Giving Compass' Take:

• Global Citizen reports on how conflict around the world is creating food and nutrition crises, putting the lives of more than half a million children at risk. In many cases, it is deliberate.

• What can aid organizations do to help feed vulnerable people in war-torn regions? How can international leaders put pressure on countries to enact cease fires and open supply chains?

• Here's more about hunger and malnutrition in the world’s youngest country.


Hunger is back on the rise for the first time in two decades. And the primary cause for the food shortages is conflict.

Conflict affects food stability, disrupts supply chains, and forces people away from their land and livestock. But hunger is also being used as a deliberate weapon in areas impacted by conflict.

Save the Children has now warned that more than half a million children in the world’s conflict zones could die before the end of 2018, as a result of extreme hunger.

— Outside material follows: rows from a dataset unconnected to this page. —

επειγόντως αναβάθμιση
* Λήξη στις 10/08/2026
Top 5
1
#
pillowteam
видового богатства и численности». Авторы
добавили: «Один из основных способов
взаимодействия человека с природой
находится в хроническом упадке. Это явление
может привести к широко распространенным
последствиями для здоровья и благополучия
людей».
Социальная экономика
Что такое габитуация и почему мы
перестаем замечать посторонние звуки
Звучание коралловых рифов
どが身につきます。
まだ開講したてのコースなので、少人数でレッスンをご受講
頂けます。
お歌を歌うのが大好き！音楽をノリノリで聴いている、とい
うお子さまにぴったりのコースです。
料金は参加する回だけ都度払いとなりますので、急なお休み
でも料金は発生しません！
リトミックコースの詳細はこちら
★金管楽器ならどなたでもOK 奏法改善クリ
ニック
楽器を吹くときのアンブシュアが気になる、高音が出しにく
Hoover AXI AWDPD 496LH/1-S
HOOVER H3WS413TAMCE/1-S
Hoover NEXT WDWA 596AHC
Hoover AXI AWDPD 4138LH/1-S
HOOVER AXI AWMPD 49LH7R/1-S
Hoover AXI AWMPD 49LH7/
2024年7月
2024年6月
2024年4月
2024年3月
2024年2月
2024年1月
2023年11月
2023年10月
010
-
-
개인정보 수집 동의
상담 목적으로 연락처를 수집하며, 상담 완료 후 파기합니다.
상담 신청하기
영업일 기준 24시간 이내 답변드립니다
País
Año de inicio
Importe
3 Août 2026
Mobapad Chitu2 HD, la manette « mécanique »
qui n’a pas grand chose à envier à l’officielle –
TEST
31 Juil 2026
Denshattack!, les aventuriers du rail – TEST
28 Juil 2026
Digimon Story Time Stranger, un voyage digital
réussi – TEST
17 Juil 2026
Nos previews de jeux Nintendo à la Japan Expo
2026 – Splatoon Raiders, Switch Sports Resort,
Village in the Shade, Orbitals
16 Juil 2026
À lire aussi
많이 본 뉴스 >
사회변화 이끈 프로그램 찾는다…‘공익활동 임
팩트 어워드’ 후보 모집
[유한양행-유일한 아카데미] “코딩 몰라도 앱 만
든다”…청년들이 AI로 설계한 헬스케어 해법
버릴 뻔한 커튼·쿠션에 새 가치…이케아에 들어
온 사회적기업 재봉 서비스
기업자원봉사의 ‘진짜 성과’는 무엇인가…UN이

“Hunger is not inevitable,” said Carolyn Miles, president and CEO of Save the Children. “Time after time we are seeing starvation used as a weapon of war when deliveries of food are obstructed by the warring parties in places like Yemen, Syria, and South Sudan.”

“We must stop this dangerous trend,” Miles urged. “All warring parties must abide by their obligations under international law to allow humanitarian access. We also need to see an increase in funding from the international community to save more children’s lives.”